DIRECTIONS FOR THIS TASK: Gather every line in the records below that contains the word "Dokument".

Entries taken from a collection
--- START ---

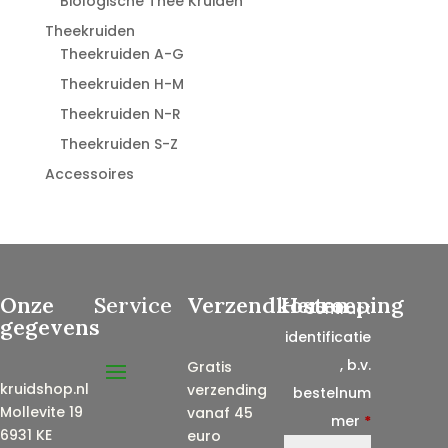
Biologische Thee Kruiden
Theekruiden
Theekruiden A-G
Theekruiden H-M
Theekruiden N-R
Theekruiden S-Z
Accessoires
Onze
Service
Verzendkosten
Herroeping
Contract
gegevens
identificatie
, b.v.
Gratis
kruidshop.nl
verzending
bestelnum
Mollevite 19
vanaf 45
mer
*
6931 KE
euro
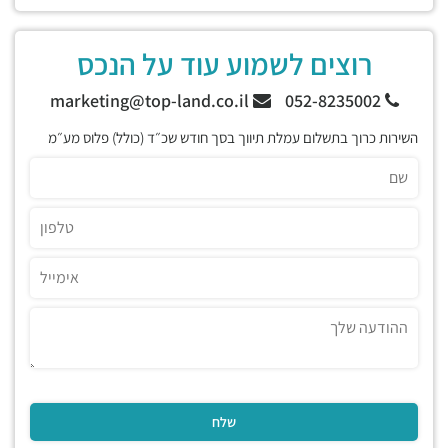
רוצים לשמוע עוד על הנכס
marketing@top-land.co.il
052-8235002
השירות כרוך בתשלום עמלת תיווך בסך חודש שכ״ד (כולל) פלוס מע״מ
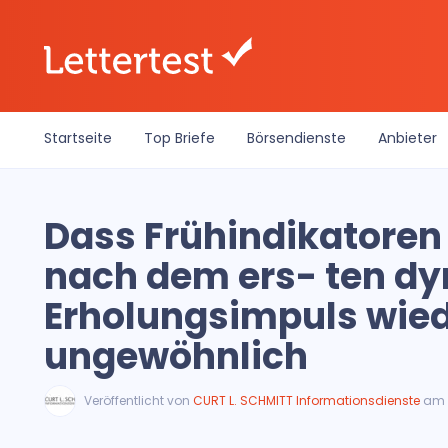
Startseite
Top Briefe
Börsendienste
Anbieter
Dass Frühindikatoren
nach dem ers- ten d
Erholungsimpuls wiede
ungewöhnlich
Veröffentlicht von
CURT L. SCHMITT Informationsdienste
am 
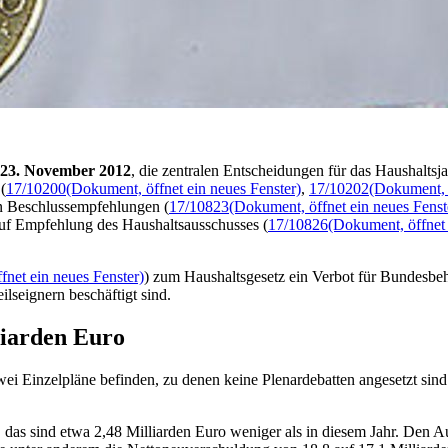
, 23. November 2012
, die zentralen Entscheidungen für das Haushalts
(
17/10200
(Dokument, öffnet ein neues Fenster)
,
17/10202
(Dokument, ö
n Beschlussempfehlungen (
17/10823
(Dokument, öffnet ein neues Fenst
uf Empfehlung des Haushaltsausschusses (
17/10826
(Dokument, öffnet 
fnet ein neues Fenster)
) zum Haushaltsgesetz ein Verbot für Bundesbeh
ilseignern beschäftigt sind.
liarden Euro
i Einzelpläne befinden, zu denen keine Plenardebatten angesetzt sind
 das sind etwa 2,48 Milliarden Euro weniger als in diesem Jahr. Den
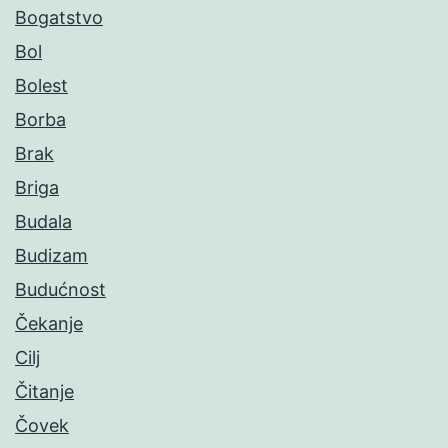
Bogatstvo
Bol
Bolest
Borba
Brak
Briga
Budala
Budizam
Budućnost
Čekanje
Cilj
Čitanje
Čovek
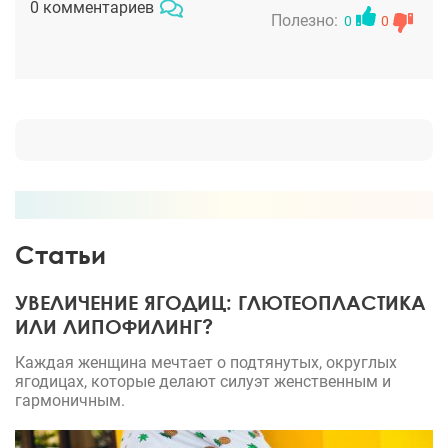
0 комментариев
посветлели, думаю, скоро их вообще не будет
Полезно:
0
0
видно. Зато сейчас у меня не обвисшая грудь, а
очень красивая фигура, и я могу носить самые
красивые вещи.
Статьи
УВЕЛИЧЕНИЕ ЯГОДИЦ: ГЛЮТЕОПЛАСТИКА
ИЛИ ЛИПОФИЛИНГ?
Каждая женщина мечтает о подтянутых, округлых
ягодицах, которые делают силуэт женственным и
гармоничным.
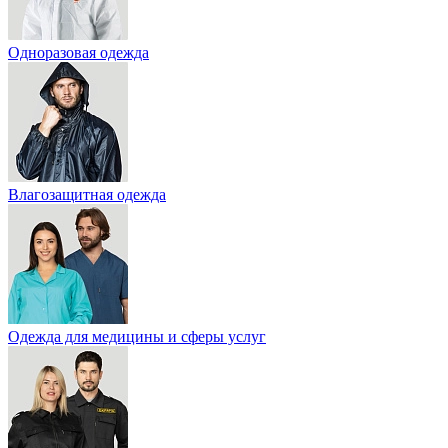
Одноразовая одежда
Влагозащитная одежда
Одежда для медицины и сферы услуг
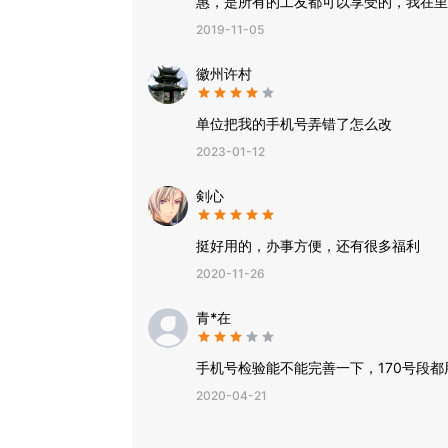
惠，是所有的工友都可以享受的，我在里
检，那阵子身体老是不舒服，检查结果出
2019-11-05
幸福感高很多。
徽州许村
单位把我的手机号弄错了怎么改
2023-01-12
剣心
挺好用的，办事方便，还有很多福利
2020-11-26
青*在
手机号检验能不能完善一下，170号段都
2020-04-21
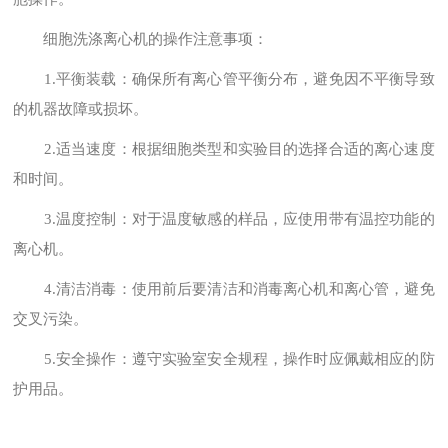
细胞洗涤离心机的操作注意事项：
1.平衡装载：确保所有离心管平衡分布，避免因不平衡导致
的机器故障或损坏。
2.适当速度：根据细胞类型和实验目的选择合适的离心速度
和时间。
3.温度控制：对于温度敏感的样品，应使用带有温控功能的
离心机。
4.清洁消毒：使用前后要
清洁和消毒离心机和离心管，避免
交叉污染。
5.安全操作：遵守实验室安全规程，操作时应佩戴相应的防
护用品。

--- END ---
--- START ---

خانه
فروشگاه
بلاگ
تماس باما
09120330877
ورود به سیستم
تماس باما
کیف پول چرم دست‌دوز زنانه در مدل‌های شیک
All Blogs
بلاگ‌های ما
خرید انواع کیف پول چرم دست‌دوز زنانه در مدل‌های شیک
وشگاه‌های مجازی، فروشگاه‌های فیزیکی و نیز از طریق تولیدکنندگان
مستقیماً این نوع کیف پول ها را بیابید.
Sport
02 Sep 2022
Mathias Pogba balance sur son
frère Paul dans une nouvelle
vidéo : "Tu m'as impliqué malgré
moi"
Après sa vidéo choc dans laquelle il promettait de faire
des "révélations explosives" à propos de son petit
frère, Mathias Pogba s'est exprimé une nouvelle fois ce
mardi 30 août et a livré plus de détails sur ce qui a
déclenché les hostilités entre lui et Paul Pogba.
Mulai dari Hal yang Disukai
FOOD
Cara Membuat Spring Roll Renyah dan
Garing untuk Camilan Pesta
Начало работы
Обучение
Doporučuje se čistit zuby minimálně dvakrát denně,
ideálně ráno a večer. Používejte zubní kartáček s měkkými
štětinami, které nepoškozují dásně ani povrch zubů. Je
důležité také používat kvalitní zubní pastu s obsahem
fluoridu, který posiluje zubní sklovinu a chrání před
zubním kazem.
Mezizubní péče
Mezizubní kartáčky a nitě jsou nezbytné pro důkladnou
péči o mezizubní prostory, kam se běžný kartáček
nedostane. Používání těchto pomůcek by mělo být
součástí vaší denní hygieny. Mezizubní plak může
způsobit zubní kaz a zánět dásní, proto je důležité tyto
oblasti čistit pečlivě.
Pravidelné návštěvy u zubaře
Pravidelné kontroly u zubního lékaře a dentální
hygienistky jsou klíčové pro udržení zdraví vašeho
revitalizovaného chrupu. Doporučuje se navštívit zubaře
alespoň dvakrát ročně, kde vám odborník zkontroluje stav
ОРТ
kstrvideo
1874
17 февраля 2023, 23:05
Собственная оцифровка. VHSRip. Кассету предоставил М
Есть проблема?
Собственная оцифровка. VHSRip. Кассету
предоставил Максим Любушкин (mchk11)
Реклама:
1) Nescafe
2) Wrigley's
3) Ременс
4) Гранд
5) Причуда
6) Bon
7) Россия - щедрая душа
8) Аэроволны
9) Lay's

--- END ---

RESULT OF THIS EXERCISE:
(Dokument, öffnet ein neues Fenster)
(Dokument, ö
(Dokument, öffnet ein neues Fenst
(Dokument, öffnet 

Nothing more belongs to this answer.